Unconstrained minimization algorithms#

Consider the following quadratic unconstrained problem

\[\begin{split} \begin{array}{lll} \textrm{minimize} & f(x) = \frac{1}{2}x^{T}Ax + b^{T}x + c & \\ \end{array} \end{split}\]

where \(A\) is a symmetric \(n \times n\) matrix, \(x,b \in \mathbb{R}^{n}\), and \(c \in \mathbb{R}\).

\(f\) is a \(C^{\infty}\)-function with

\[ \nabla f(x) = Ax + b \quad\text{and}\quad \nabla^{2} f(x) = A. \]
  • \(f\) is convex \(\iff A \succeq 0\) (positive semi-definite).

    • Local minima are global for convex functions! (See Theorem 6).

  • \(f\) is strict convex \(\iff A \succ 0\) (positive definite).

    • \(A\) invertible and \(x^{*} = -A^{-1}b\) is the unique global minimum.

  • \(A \nsucceq 0 \implies f\) has no local minima.

Gradient methods#

The general idea of gradient methods is to find the minimum of an optimization problem of the form

\[\begin{split} \begin{array}{lll} \textrm{minimize} & f(x), & \\ \end{array} \end{split}\]

with \(x \in \mathbb{R}^{n}\) and \(f \in C^{1}(\mathbb{R}^{n},\mathbb{R})\).

Many common solution strategies try to find the minimum step-wise.
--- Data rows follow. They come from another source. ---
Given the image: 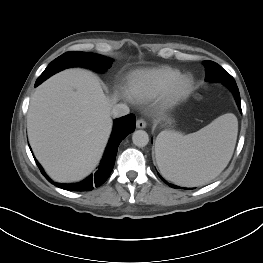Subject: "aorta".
I'll use <instances>...</instances> for the list:
<instances>
[{"instance_id": "aorta-1", "label": "aorta", "mask_w": 263, "mask_h": 263, "mask_svg": "<svg viewBox=\"0 0 263 263\" xmlns=\"http://www.w3.org/2000/svg\"><path fill=\"white\" fill-rule=\"evenodd\" d=\"M132 141L137 147H145L149 142V136L144 130H137L132 135Z\"/></svg>"}]
</instances>
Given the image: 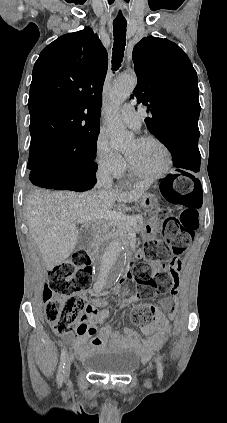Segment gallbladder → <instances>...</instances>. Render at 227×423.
I'll return each mask as SVG.
<instances>
[{
    "label": "gallbladder",
    "mask_w": 227,
    "mask_h": 423,
    "mask_svg": "<svg viewBox=\"0 0 227 423\" xmlns=\"http://www.w3.org/2000/svg\"><path fill=\"white\" fill-rule=\"evenodd\" d=\"M95 231L91 225H86V227H82L79 231V237L77 239V243L75 245V251H79V249H86L90 243H92L94 239Z\"/></svg>",
    "instance_id": "gallbladder-1"
}]
</instances>
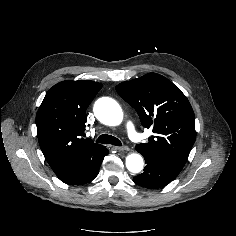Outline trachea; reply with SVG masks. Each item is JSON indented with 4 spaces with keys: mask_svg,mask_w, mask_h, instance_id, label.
I'll list each match as a JSON object with an SVG mask.
<instances>
[{
    "mask_svg": "<svg viewBox=\"0 0 236 236\" xmlns=\"http://www.w3.org/2000/svg\"><path fill=\"white\" fill-rule=\"evenodd\" d=\"M98 143H103V144H112V145H115V146H122V143L121 141L112 136V135H108V134H102L100 135L97 140H96Z\"/></svg>",
    "mask_w": 236,
    "mask_h": 236,
    "instance_id": "3493384b",
    "label": "trachea"
}]
</instances>
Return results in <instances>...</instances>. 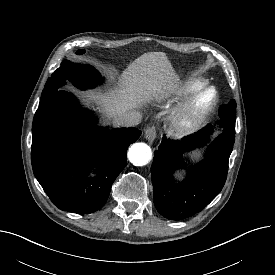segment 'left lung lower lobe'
I'll return each instance as SVG.
<instances>
[{
	"mask_svg": "<svg viewBox=\"0 0 275 275\" xmlns=\"http://www.w3.org/2000/svg\"><path fill=\"white\" fill-rule=\"evenodd\" d=\"M219 116L217 124L223 133L208 146L205 159L190 170L183 183L177 184L173 178L174 171L184 165L183 152L207 144L213 126L209 124L181 141L163 137L155 151L151 166L154 204L165 218L181 220L191 217L204 209L222 190L235 142V125L223 120L221 114Z\"/></svg>",
	"mask_w": 275,
	"mask_h": 275,
	"instance_id": "left-lung-lower-lobe-1",
	"label": "left lung lower lobe"
}]
</instances>
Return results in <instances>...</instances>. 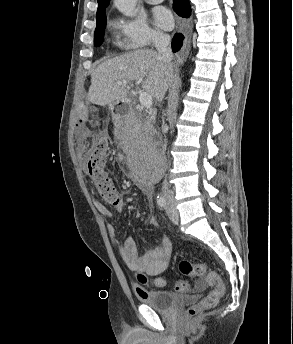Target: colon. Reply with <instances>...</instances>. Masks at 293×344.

From a starting point \(x^{0} \in \mathbb{R}^{n}\) in each step \(k = 0, 1, \ldots\) those strategies determine

  1. a descent direction \(d^{k} \in \mathbb{R}^{n}\) and

  2. a positive bounded step size \(0 < \alpha^{k} < \delta\), with \(\alpha^{k}, \delta \in \mathbb{R}\),

such that the objective function value at a new point

\[ x^{k + 1} = x^{k} + \alpha^{k} d^{k}, \quad k = 0, 1, \ldots \]

is smaller than the previous one \(f(x^{k + 1}) < f(x^{k})\).

A vector \(d^{k} \in \mathbb{R}^{n}\) is called descent direction in a point \(x^{k} \in \mathbb{R}^{n}\), if there exists a \(\delta > 0\) such that for all \(0 < \alpha^{k} < \delta\) the inequality

\[ f(x^{k} + \alpha^{k} d^{k}) < f(x^{k}) \]

holds.

The following figure sketches \(\Phi(\alpha^{k}) = f(x^{k} + \alpha^{k} d^{k})\), that is the objective function value as function of the step size \(\alpha^{k}\) for a given descent direction \(d^{k}\) at a given point \(x^{k}\).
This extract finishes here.